A commercial mortgage-backed securities update
Posted on January 13, 2010 at 7:29 am…in which the ‘up’ refers to the direction of delinquencies. Fitch’s researchers say almost 5 percent of commercial mortgage-backed securities are now delinquent and say that number could more than double by 2012.
Another wave of CRE handwringing
Posted on November 17, 2009 at 8:00 amIf you’re looking for even the slightest bit of optimism on the commercial real estate sector, you’re very much in the wrong spot. Fitch Ratings says the delinquency rate on office-building loans rose by a fifth in October.
“Though longer leases on office properties have historically mitigated sharp changes in performance, continued job losses are expected to increase pressure on the office sector,” said Managing Director and U.S. CMBS group head, Susan Merrick. “With the looming possibility of leases expiring on space under-utilized by companies that have downsized, office performance may not reach a trough for a few years.”
A page from First Horizon’s recently updated investor presentation provides a microcosmic view of how the property market is getting sicker. (Go to page 19.)
Worryingly, regional banks as a whole have a lot more CRE loans on their books as a percentage of their capital — although many bankers contend that this statistic is skewed by the inclusion of owner-occupied property loans, which they treat as more conventional C&I holdings.
SEE ALSO: Clusterstock’s concise, but detailed account of how we got here. For all the doom and gloom, it ends on a hopeful note (that I think isn’t meant to be ironic.)
Fortunately, this time around we have an advantage. We know how a contained credit problem can morph into a monster that destroys financial institutions and cripples the economy. Living through the housing bust may make us better able to cope with the commercial real estate bust. At least, it’s pretty to think so.
File under: ‘Overly optimistic bankers’
Posted on September 21, 2009 at 7:54 amThe Lake Wobegon effect was in full effect at last week’s Barclays investor conference, where bankers of many stripes proclaimed that their commercial real estate portfolios will outperform the broader market. But as Michael Corkery of the Journal points out, that market likely has other ideas.
For the most part, banks have been able to contain commercial-real-estate losses by extending debt when it has matured so as long as the property owner can make interest payments. But that is likely going to get harder as rents decline, leaving the borrowers with less cash.
One in six commercial mortgage securities worrisome
Posted on September 4, 2009 at 6:35 am
Fitch Ratings says the number of commercial real estate “loans of concern” grew by 7 percent during July.
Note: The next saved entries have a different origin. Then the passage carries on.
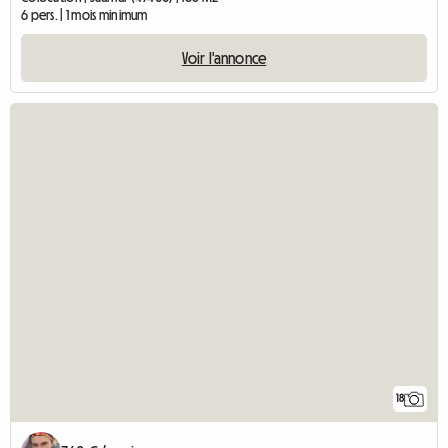
6 pers. | 1 mois minimum
Voir l'annonce
18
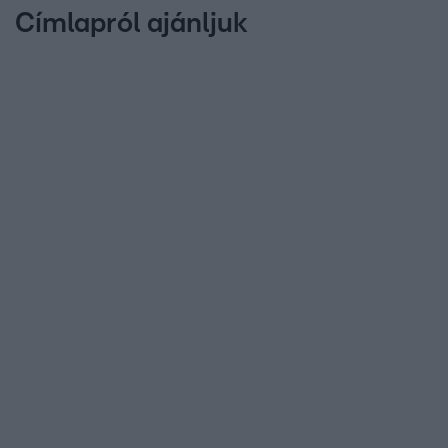
Címlapról ajánljuk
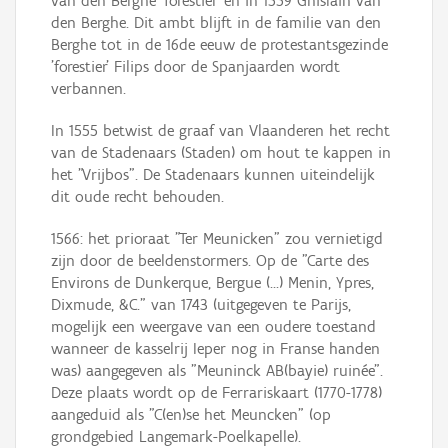
van den Berghe 'forestier' en in 1559 Ghislain van
den Berghe. Dit ambt blijft in de familie van den
Berghe tot in de 16de eeuw de protestantsgezinde
'forestier' Filips door de Spanjaarden wordt
verbannen.
In 1555 betwist de graaf van Vlaanderen het recht
van de Stadenaars (Staden) om hout te kappen in
het "Vrijbos". De Stadenaars kunnen uiteindelijk
dit oude recht behouden.
1566: het prioraat "Ter Meunicken" zou vernietigd
zijn door de beeldenstormers. Op de "Carte des
Environs de Dunkerque, Bergue (...) Menin, Ypres,
Dixmude, &C." van 1743 (uitgegeven te Parijs,
mogelijk een weergave van een oudere toestand
wanneer de kasselrij Ieper nog in Franse handen
was) aangegeven als "Meuninck AB(bayie) ruinée".
Deze plaats wordt op de Ferrariskaart (1770-1778)
aangeduid als "C(en)se het Meuncken" (op
grondgebied Langemark-Poelkapelle).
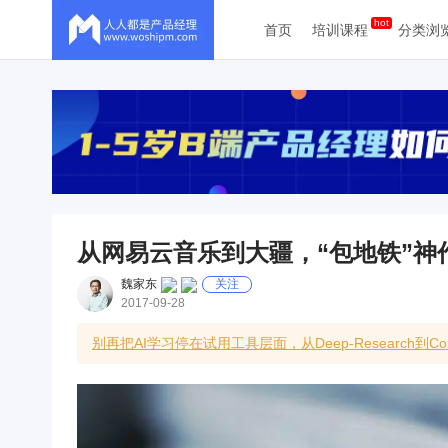
首页
培训课程
分类浏
从网易云音乐到大疆，“包地铁”神
魏家东
关注
2017-09-28
别再把AI学习停在试用工具层面，从Deep-Research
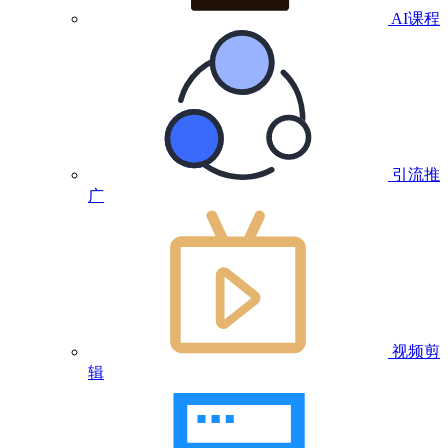
AI课程
引流推
广
视频剪
辑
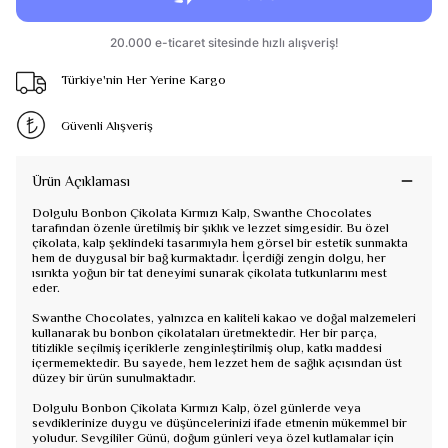
Türkiye'nin Her Yerine Kargo
Güvenli Alışveriş
Ürün Açıklaması
Dolgulu Bonbon Çikolata Kırmızı Kalp, Swanthe Chocolates
tarafından özenle üretilmiş bir şıklık ve lezzet simgesidir. Bu özel
çikolata, kalp şeklindeki tasarımıyla hem görsel bir estetik sunmakta
hem de duygusal bir bağ kurmaktadır. İçerdiği zengin dolgu, her
ısırıkta yoğun bir tat deneyimi sunarak çikolata tutkunlarını mest
eder.
Swanthe Chocolates, yalnızca en kaliteli kakao ve doğal malzemeleri
kullanarak bu bonbon çikolataları üretmektedir. Her bir parça,
titizlikle seçilmiş içeriklerle zenginleştirilmiş olup, katkı maddesi
içermemektedir. Bu sayede, hem lezzet hem de sağlık açısından üst
düzey bir ürün sunulmaktadır.
Dolgulu Bonbon Çikolata Kırmızı Kalp, özel günlerde veya
sevdiklerinize duygu ve düşüncelerinizi ifade etmenin mükemmel bir
yoludur. Sevgililer Günü, doğum günleri veya özel kutlamalar için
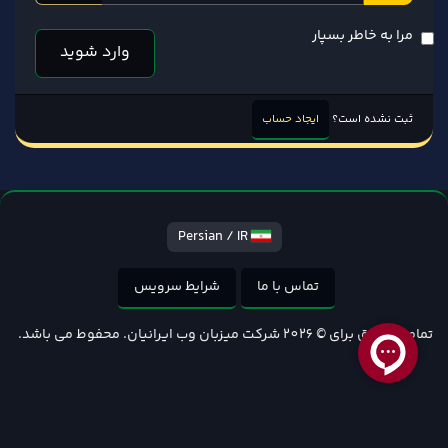
مرا به خاطر بسپار
وارد شوید
ثبت نشده است؟
ایجاد حساب
Persian / IR
تماس با ما
شرایط سرویس
تمامی حقوق برای © 2026 شرکت میزبان وب ایرانیان. محفوط می باشد.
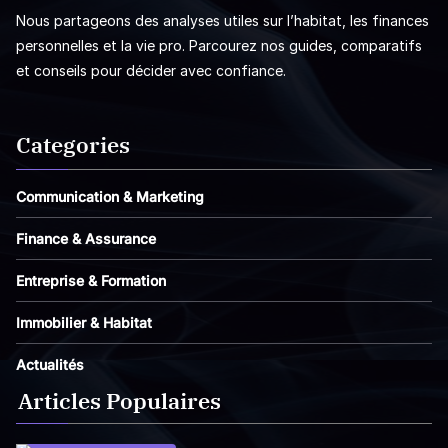
Nous partageons des analyses utiles sur l’habitat, les finances
personnelles et la vie pro. Parcourez nos guides, comparatifs
et conseils pour décider avec confiance.
Categories
Communication & Marketing
Finance & Assurance
Entreprise & Formation
Immobilier & Habitat
Actualités
Articles Populaires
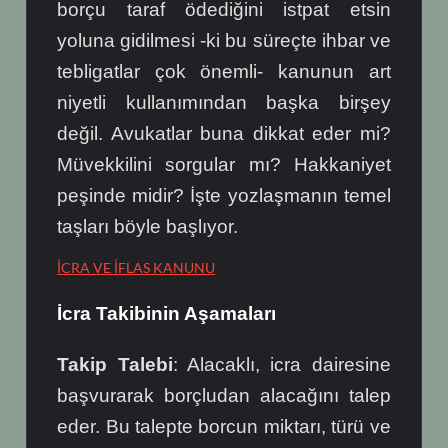
borçu taraf ödediğini istpat etsin
yoluna gidilmesi -ki bu süreçte ihbar ve
tebligatlar çok önemli- kanunun art
niyetli kullanımından başka birşey
değil. Avukatlar buna dikkat eder mi?
Müvekkilini sorgular mı? Hakkaniyet
peşinde midir? İşte yozlaşmanın temel
taşları böyle başlıyor.
İCRA VE İFLAS KANUNU
İcra Takibinin Aşamaları
Takip Talebi
: Alacaklı, icra dairesine
başvurarak borçludan alacağını talep
eder. Bu talepte borcun miktarı, türü ve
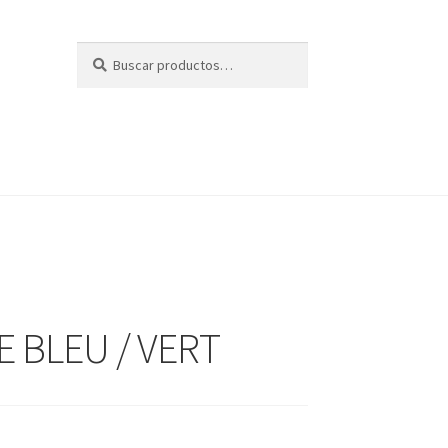
Buscar
Buscar
por:
 BLEU / VERT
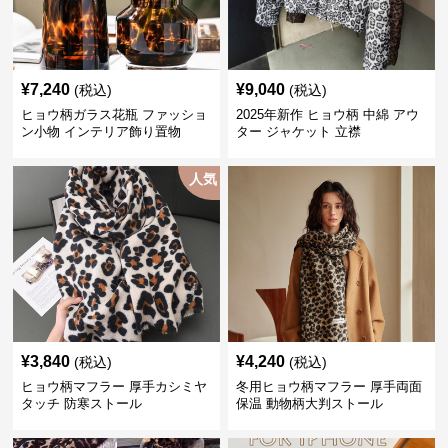
¥
7,240
¥
9,040
(税込)
(税込)
ヒョウ柄ガラス花瓶 ファッショ
2025年新作 ヒョウ柄 中綿 アウ
ン小物 インテリア飾り置物
ター ジャケット 立襟
人気
¥
3,840
¥
4,240
(税込)
(税込)
ヒョウ柄マフラー 厚手カシミヤ
冬用ヒョウ柄マフラー 厚手両面
タッチ 防寒ストール
保温 動物柄大判ストール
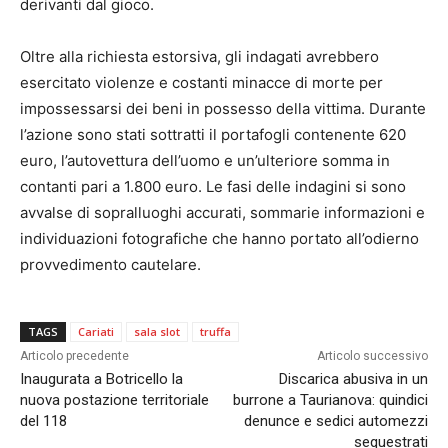
derivanti dal gioco.
Oltre alla richiesta estorsiva, gli indagati avrebbero
esercitato violenze e costanti minacce di morte per
impossessarsi dei beni in possesso della vittima. Durante
l’azione sono stati sottratti il portafogli contenente 620
euro, l’autovettura dell’uomo e un’ulteriore somma in
contanti pari a 1.800 euro. Le fasi delle indagini si sono
avvalse di sopralluoghi accurati, sommarie informazioni e
individuazioni fotografiche che hanno portato all’odierno
provvedimento cautelare.
TAGS
Cariati
sala slot
truffa
Articolo precedente
Articolo successivo
Inaugurata a Botricello la
Discarica abusiva in un
nuova postazione territoriale
burrone a Taurianova: quindici
del 118
denunce e sedici automezzi
sequestrati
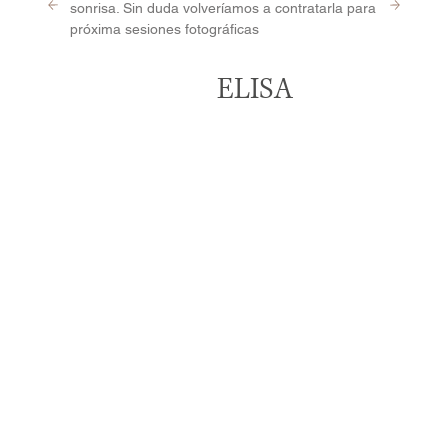
sonrisa. Sin duda volveríamos a contratarla para
próxima sesiones fotográficas
ELISA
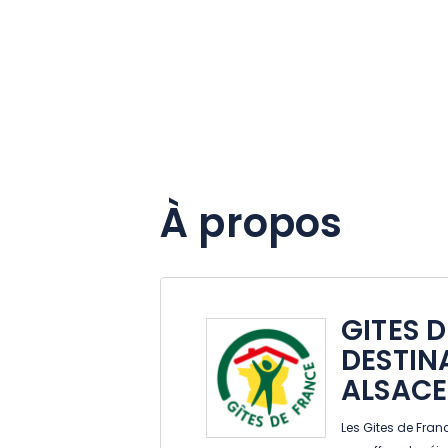
À propos
GITES 
DESTIN
ALSACE
Les Gites de Fran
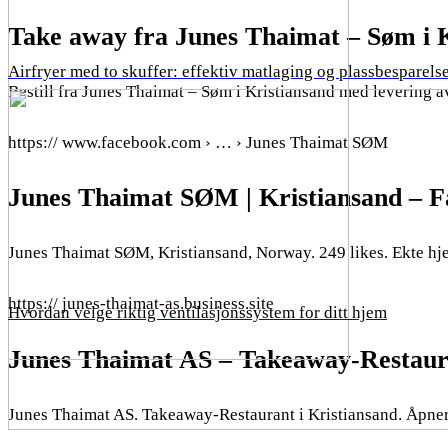
Take away fra Junes Thaimat – Søm i 
Airfryer med to skuffer: effektiv matlaging og plassbesparels
Bestill fra Junes Thaimat – Søm i Kristiansand med levering av
https:// www.facebook.com › … › Junes Thaimat SØM
Junes Thaimat SØM | Kristiansand – 
Junes Thaimat SØM, Kristiansand, Norway. 249 likes. Ekte hje
https:// junes-thaimat-as.business.site
Hvordan velge riktig ventilasjonssystem for ditt hjem
Junes Thaimat AS – Takeaway-Restaura
Junes Thaimat AS. Takeaway-Restaurant i Kristiansand. Åpne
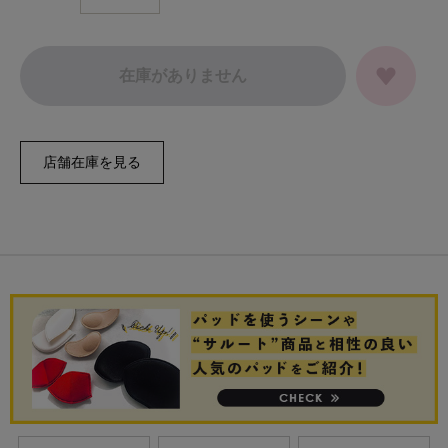
在庫がありません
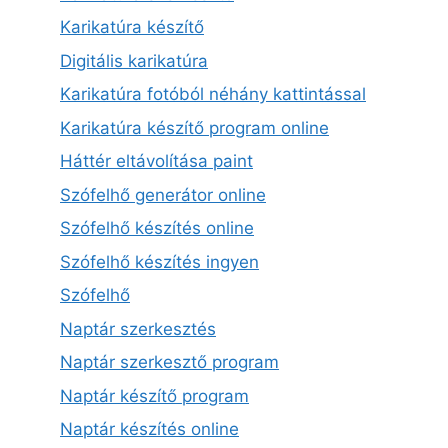
Karikatúra készítő
Digitális karikatúra
Karikatúra fotóból néhány kattintással
Karikatúra készítő program online
Háttér eltávolítása paint
Szófelhő generátor online
Szófelhő készítés online
Szófelhő készítés ingyen
Szófelhő
Naptár szerkesztés
Naptár szerkesztő program
Naptár készítő program
Naptár készítés online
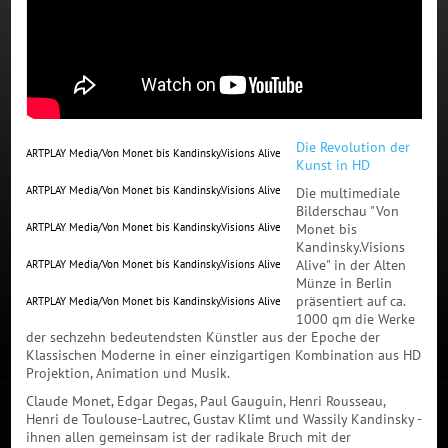
Die Revolution der
ARTPLAY Media/Von Monet bis Kandinsky.Visions Alive
Kunst in HD
ARTPLAY Media/Von Monet bis Kandinsky.Visions Alive
Die multimediale
Bilderschau "Von
ARTPLAY Media/Von Monet bis Kandinsky.Visions Alive
Monet bis
Kandinsky.Visions
Alive" in der Alten
ARTPLAY Media/Von Monet bis Kandinsky.Visions Alive
Münze in Berlin
präsentiert auf ca.
ARTPLAY Media/Von Monet bis Kandinsky.Visions Alive
1000 qm die Werke
der sechzehn bedeutendsten Künstler aus der Epoche der
Klassischen Moderne in einer einzigartigen Kombination aus HD
Projektion, Animation und Musik.
Claude Monet, Edgar Degas, Paul Gauguin, Henri Rousseau,
Henri de Toulouse-Lautrec, Gustav Klimt und Wassily Kandinsky -
ihnen allen gemeinsam ist der radikale Bruch mit der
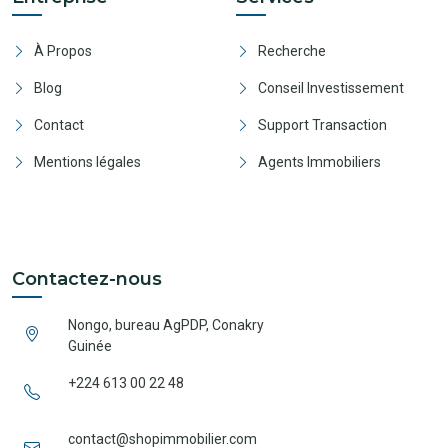
À Propos
Recherche
Blog
Conseil Investissement
Contact
Support Transaction
Mentions légales
Agents Immobiliers
Contactez-nous
Nongo, bureau AgPDP, Conakry
Guinée
+224 613 00 22 48
contact@shopimmobilier.com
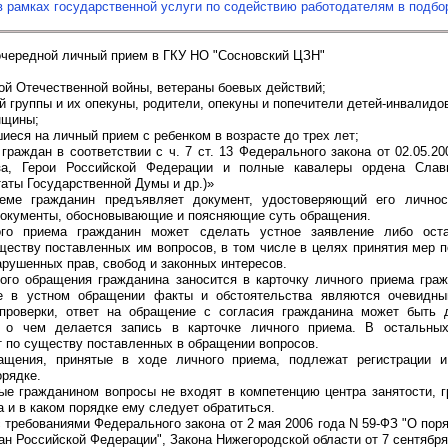
в рамках государственной услуги по содействию работодателям в подбо
очередной личный прием в ГКУ НО "Сосновский ЦЗН"
ой Отечественной войны, ветераны боевых действий;
й группы и их опекуны, родители, опекуны и попечители детей-инвалидо
нщины;
шиеся на личный прием с ребенком в возрасте до трех лет;
 граждан в соответствии с ч. 7 ст. 13 Федерального закона от 02.05.2
за, Герои Российской Федерации и полные кавалеры ордена Слав
аты Государственной Думы и др.)»
еме гражданин предъявляет документ, удостоверяющий его личнос
документы, обосновывающие и поясняющие суть обращения.
го приема гражданин может сделать устное заявление либо оста
ществу поставленных им вопросов, в том числе в целях принятия мер 
арушенных прав, свобод и законных интересов.
ого обращения гражданина заносится в карточку личного приема гра
е в устном обращении факты и обстоятельства являются очевидн
проверки, ответ на обращение с согласия гражданина может быть 
, о чем делается запись в карточке личного приема. В остальны
т по существу поставленных в обращении вопросов.
ащения, принятые в ходе личного приема, подлежат регистрации 
орядке.
ые гражданином вопросы не входят в компетенцию центра занятости, 
а и в каком порядке ему следует обратиться.
с требованиями Федерального закона от 2 мая 2006 года N 59-ФЗ "О пор
н Российской Федерации", Закона Нижегородской области от 7 сентября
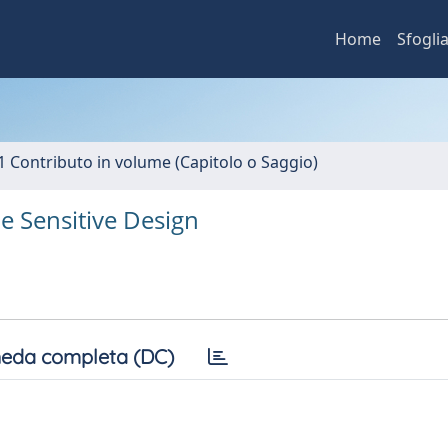
Home
Sfogli
1 Contributo in volume (Capitolo o Saggio)
e Sensitive Design
eda completa (DC)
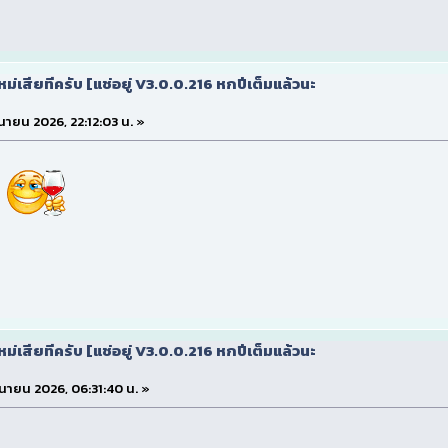
ใหม่เสียทีครับ [แช่อยู่ V3.0.0.216 หกปีเต็มแล้วนะ
ถุนายน 2026, 22:12:03 น. »
ใหม่เสียทีครับ [แช่อยู่ V3.0.0.216 หกปีเต็มแล้วนะ
ิถุนายน 2026, 06:31:40 น. »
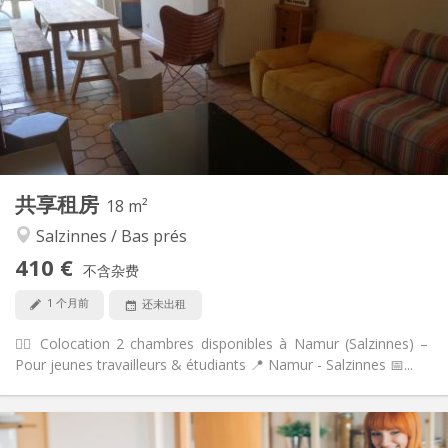
115 €
水电费:
12个月
租期:
可登记
住房登记:
布局
共用
浴室:
共用
厨房:
2
18 m
面积:
1
私人房间:
共享租房
其他
18 m²
温馨, 社区氛围
氛围:
Salzinnes / Bas prés
是
无障碍通道:
410 €
可吸烟
吸烟:
不含杂费
否
宠物:
1 个月前
还未出租
🙋‍♀️ Colocation 2 chambres disponibles à Namur (Salzinnes) –
Pour jeunes travailleurs & étudiants 📍 Namur - Salzinnes 📅...
实用信息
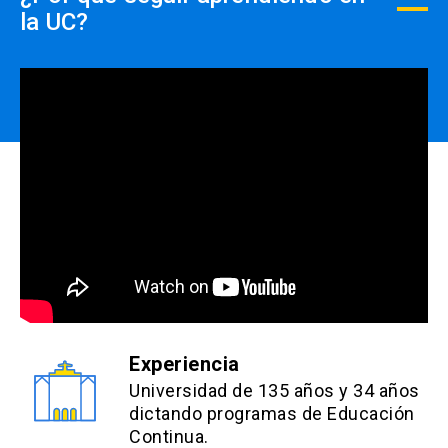
la UC?
Experiencia
Universidad de 135 años y 34 años
dictando programas de Educación
Continua.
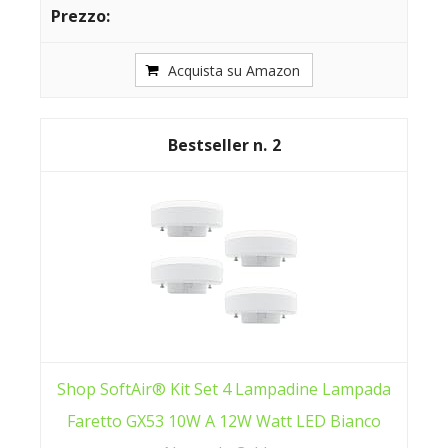
Acquista su Amazon
2
Shop SoftAir® Kit Set 4 Lampadine Lampada
Faretto GX53 10W A 12W Watt LED Bianco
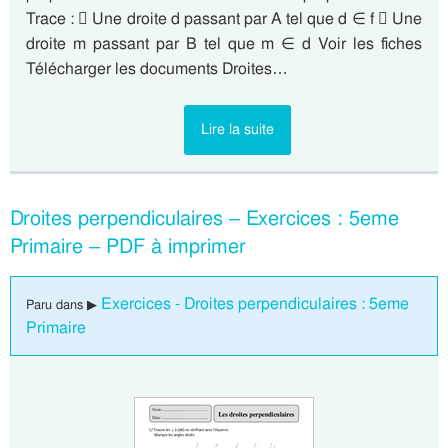
Trace :  Une droite d passant par A tel que d ∈ f  Une
droite m passant par B tel que m ∈ d Voir les fiches
Télécharger les documents Droites…
Lire la suite
Droites perpendiculaires – Exercices : 5eme
Primaire – PDF à imprimer
Exercices - Droites perpendiculaires : 5eme
Paru dans ▶
Primaire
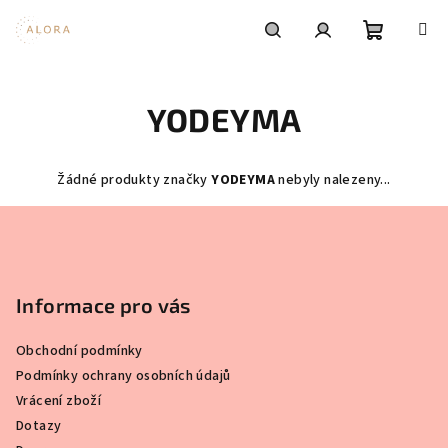
Přejít
na
obsah
Nákupní
Hledat
Přihlášení
YODEYMA
košík
Žádné produkty značky
YODEYMA
nebyly nalezeny...
Z
á
p
a
Informace pro vás
t
Obchodní podmínky
í
Podmínky ochrany osobních údajů
Vrácení zboží
Dotazy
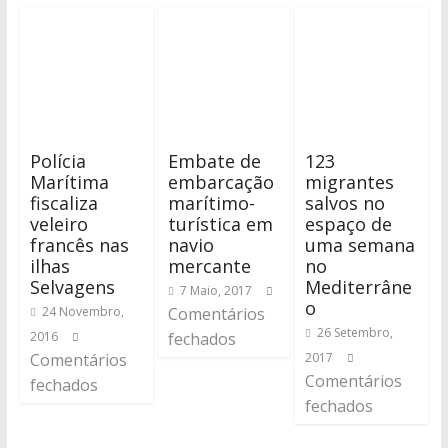
Polícia
Embate de
123
Marítima
embarcação
migrantes
fiscaliza
marítimo-
salvos no
veleiro
turística em
espaço de
francês nas
navio
uma semana
ilhas
mercante
no
Selvagens
Mediterrâne
7 Maio, 2017
o
24 Novembro,
Comentários
26 Setembro,
2016
fechados
Comentários
2017
Comentários
fechados
fechados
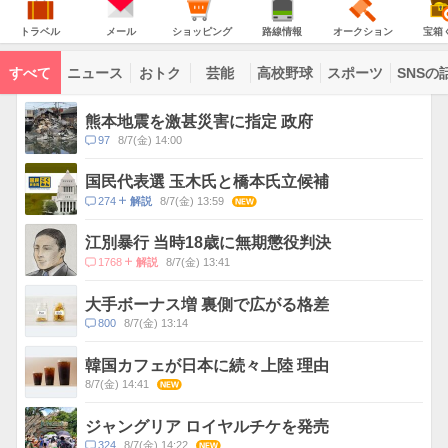
意
JAPAN
天
気
ダ
報
の
気
ー
ト
メ
シ
路
オ
宝
が
主
ラ
ー
ョ
線
ー
箱
トラベル
メール
ショッピング
路線情報
オークション
宝箱
な
出
ベ
ル
ッ
情
ク
く
サ
て
ル
ピ
報
シ
じ
ー
コ
い
ン
ョ
ビ
すべて
ニュース
おトク
芸能
高校野球
スポーツ
SNSの
グ
ン
ン
ま
ス
す
テ
ト
ン
ピ
熊本地震を激甚災害に指定 政府
ツ
ッ
一
コ
97
8/7(金) 14:00
ク
覧
メ
ス
ン
国民代表選 玉木氏と橋本氏立候補
ト
コ
274
8/7(金) 13:59
NEW
解説
数
メ
ン
江別暴行 当時18歳に無期懲役判決
ト
コ
1768
8/7(金) 13:41
解説
数
メ
ン
大手ボーナス増 裏側で広がる格差
ト
コ
800
8/7(金) 13:14
数
メ
ン
韓国カフェが日本に続々上陸 理由
ト
8/7(金) 14:41
NEW
数
ジャングリア ロイヤルチケを発売
コ
324
8/7(金) 14:22
NEW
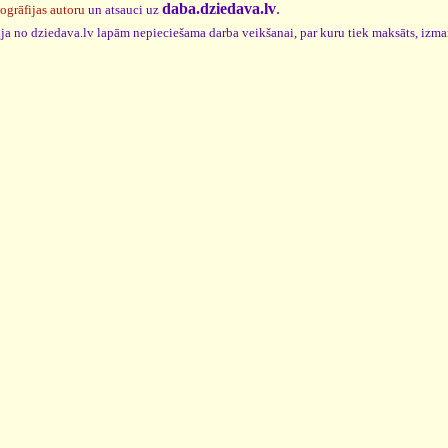
daba.dziedava.lv
.
togrāfijas autoru
un atsauci uz
cija no dziedava.lv lapām nepieciešama darba veikšanai, par kuru tiek maksāts, izm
CRE portfolios are widely expected to provide the next big test for the financial sector.
Two reasons why CRE is the next domino to fall
Posted on September 1, 2009 at 6:44 am
The first, say the Journal’s Lingling Wei and Peter Grant, is bad underwriting — the commercial equivalent of making mortgages to people who couldn’t afford them — that already is making its way through the system. The second factor will take a little longer to fully manifest itself.
By the end of 2012, some $153 billion in loans that make up CMBS are coming due, and close to $100 billion of that will face difficulty getting refinanced, according to Deutsche Bank. Even though the cash flows of these properties are enough to pay interest and principal on the debt, their values have fallen so far that borrowers won’t be able to extend existing mortgages or replace them with new debt. That means losses not only to the property owners but also to those who bought CMBS — including hedge funds, pension funds, mutual funds and other financial institutions — thus exacerbating the economic downturn.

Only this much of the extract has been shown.